### Exercise details:
For each line below that contains the string "screenshot", copy that line.

BEGIN The data

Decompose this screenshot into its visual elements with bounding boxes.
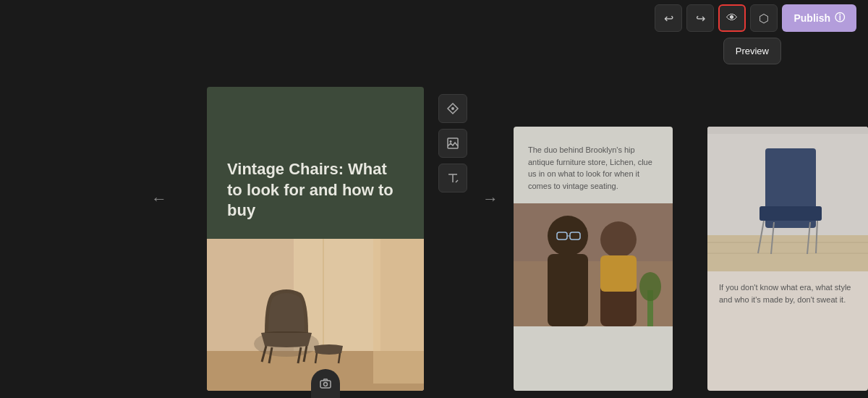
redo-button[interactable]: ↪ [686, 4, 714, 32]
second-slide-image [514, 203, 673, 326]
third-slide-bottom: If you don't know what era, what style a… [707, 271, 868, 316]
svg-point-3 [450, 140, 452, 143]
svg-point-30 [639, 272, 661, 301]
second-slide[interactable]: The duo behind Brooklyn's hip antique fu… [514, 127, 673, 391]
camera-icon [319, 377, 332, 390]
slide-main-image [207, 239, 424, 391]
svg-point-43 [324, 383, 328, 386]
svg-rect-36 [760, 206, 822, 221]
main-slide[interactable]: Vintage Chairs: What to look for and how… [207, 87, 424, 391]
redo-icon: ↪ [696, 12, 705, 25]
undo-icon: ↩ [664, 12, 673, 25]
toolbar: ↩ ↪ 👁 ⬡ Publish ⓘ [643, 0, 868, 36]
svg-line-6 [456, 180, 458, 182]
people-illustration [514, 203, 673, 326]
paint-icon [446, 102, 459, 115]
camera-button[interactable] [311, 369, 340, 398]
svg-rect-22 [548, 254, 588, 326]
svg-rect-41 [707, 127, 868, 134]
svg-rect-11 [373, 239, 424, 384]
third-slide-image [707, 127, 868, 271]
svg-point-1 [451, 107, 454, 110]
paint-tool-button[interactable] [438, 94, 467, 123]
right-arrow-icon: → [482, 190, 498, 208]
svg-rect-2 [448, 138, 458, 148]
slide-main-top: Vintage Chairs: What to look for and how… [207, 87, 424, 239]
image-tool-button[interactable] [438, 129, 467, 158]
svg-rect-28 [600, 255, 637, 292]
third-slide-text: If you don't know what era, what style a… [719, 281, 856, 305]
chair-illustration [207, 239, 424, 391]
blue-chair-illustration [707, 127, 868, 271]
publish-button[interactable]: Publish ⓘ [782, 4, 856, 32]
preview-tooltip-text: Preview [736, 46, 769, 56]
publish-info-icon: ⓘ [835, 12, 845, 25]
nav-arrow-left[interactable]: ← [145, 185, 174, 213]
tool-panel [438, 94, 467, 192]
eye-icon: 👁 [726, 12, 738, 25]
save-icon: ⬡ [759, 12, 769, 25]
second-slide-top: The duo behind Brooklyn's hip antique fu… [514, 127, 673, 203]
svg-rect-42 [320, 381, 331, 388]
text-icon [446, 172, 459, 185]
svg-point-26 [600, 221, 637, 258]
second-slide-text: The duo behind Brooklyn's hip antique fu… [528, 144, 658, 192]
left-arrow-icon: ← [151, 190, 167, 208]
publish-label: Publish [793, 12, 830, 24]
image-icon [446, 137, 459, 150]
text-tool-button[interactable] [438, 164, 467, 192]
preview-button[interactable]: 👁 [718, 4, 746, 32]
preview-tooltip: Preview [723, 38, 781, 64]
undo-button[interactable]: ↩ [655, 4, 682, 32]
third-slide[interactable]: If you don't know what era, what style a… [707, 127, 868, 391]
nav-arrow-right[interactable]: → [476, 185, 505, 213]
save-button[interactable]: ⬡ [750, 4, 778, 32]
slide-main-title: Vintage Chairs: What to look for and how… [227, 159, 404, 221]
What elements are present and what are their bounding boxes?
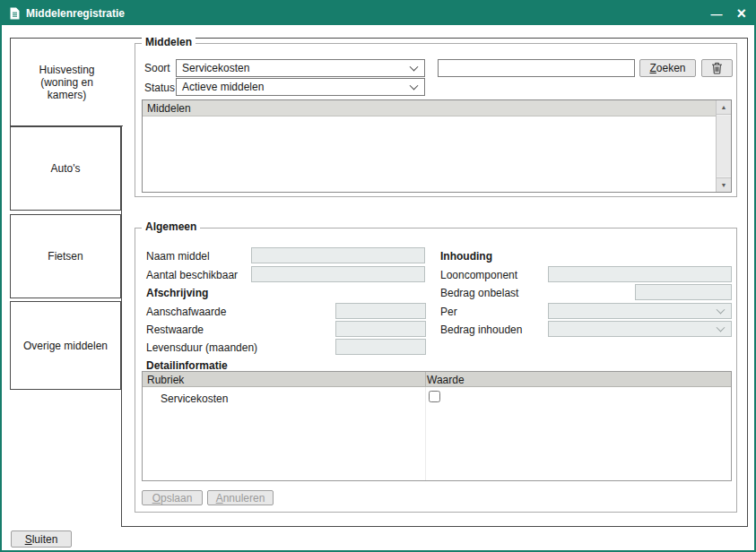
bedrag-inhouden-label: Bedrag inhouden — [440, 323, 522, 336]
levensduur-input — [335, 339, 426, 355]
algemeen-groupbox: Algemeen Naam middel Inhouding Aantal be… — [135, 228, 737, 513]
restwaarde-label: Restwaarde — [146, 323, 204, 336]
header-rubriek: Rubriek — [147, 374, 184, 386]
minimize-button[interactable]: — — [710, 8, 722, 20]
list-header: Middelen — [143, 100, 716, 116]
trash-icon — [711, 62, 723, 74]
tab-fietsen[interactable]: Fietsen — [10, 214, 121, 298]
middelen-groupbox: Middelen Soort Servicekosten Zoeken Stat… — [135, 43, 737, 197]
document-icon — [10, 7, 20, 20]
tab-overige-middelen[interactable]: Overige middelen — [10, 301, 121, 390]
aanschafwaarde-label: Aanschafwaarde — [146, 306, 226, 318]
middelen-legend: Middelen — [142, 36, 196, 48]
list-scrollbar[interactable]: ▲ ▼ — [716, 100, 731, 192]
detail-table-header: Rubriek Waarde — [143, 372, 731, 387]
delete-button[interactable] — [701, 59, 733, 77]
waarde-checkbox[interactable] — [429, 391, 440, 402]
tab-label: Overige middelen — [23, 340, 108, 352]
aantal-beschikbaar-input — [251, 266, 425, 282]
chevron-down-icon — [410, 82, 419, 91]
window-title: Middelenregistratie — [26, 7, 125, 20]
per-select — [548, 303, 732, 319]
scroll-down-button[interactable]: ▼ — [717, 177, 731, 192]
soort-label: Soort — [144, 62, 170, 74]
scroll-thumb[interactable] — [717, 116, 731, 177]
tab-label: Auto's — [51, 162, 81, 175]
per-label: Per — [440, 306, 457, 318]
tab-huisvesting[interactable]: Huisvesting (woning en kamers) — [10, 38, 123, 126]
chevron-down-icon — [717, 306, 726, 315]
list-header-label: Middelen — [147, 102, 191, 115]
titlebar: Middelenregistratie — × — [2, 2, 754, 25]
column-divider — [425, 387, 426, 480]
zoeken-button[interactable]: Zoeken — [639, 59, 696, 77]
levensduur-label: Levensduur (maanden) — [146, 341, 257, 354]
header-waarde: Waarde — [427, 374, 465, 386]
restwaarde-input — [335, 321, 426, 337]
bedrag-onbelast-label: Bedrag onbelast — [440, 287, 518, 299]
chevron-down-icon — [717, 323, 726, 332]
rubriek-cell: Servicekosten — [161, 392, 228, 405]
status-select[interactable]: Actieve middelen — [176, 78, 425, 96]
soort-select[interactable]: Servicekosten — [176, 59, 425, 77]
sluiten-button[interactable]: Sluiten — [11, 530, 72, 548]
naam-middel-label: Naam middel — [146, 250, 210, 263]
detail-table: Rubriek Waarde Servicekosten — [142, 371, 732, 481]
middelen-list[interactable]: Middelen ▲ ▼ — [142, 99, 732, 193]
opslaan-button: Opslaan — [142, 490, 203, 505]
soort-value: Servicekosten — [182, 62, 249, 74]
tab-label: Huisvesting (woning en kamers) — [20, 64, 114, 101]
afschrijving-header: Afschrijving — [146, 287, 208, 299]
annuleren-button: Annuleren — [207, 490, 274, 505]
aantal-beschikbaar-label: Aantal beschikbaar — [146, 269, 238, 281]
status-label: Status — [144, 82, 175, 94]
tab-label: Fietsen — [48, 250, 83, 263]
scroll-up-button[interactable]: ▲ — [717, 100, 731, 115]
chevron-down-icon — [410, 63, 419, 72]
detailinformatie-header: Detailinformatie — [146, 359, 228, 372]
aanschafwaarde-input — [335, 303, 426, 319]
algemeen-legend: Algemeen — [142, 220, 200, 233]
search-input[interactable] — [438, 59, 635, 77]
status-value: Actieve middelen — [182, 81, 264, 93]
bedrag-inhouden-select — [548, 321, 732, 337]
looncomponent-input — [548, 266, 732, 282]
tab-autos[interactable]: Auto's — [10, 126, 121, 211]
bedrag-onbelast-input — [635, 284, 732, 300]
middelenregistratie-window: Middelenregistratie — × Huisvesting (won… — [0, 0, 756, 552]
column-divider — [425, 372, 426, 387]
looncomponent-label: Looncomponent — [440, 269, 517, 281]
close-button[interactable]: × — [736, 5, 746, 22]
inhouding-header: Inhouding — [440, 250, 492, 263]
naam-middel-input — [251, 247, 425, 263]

END The data
BEGIN The data

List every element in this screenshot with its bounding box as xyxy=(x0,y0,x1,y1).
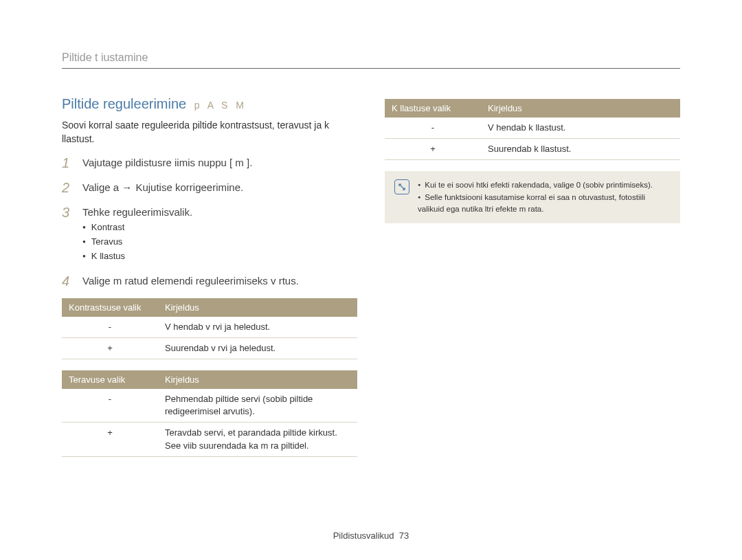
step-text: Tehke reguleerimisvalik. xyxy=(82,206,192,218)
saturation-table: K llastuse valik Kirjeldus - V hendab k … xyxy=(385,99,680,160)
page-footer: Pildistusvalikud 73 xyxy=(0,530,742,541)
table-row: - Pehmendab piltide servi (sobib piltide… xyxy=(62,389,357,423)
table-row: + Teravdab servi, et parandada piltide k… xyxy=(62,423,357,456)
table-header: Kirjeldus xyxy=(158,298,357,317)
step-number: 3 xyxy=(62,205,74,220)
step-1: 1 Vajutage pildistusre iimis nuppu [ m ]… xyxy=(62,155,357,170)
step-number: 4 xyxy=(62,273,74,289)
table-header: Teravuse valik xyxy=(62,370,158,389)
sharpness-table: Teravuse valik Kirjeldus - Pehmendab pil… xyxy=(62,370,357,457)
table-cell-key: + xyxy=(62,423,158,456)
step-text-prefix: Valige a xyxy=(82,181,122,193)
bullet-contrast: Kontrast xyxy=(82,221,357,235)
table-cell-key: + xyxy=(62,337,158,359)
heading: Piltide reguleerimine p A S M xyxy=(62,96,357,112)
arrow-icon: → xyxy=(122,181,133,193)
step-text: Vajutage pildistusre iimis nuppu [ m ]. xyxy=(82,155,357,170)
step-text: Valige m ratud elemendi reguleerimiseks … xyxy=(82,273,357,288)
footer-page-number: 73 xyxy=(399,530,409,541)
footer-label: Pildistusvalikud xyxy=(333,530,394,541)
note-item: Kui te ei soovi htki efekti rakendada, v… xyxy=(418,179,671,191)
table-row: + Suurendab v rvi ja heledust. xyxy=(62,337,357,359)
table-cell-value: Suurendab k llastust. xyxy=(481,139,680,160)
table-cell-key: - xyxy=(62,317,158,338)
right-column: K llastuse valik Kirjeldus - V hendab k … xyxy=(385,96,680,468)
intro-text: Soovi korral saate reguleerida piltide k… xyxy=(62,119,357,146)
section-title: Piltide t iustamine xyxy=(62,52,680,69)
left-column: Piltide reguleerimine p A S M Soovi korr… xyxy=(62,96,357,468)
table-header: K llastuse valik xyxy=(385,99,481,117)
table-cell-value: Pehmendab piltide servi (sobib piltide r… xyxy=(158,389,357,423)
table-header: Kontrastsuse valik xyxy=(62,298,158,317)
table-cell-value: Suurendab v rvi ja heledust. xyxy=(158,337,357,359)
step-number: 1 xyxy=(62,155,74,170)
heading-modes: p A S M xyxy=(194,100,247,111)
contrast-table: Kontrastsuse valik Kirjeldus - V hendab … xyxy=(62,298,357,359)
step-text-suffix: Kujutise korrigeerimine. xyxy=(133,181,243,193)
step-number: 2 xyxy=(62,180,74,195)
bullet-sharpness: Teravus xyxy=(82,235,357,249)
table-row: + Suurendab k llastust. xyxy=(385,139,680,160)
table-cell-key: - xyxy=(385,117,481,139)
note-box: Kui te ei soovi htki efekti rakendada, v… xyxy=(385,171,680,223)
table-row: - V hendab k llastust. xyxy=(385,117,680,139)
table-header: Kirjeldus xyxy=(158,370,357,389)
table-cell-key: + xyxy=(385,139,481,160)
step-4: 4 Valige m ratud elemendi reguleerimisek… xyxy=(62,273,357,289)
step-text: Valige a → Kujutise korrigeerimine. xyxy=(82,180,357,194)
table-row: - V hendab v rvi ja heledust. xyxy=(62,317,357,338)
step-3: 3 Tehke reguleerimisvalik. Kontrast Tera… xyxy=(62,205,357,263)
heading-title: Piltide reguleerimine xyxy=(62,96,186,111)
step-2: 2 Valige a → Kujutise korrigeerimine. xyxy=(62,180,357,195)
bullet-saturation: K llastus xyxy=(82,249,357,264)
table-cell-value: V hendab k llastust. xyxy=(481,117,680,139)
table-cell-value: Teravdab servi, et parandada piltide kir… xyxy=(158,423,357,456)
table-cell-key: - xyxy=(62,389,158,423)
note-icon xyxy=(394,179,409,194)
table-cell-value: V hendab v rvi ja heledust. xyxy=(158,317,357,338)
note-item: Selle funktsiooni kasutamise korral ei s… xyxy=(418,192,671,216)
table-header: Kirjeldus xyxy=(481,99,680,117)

END The data

### Result of this exercise:
Decompose this screenshot into its visual elements with bounding boxes.
List every element in this screenshot with its bounding box as xyxy=(x0,y0,x1,y1).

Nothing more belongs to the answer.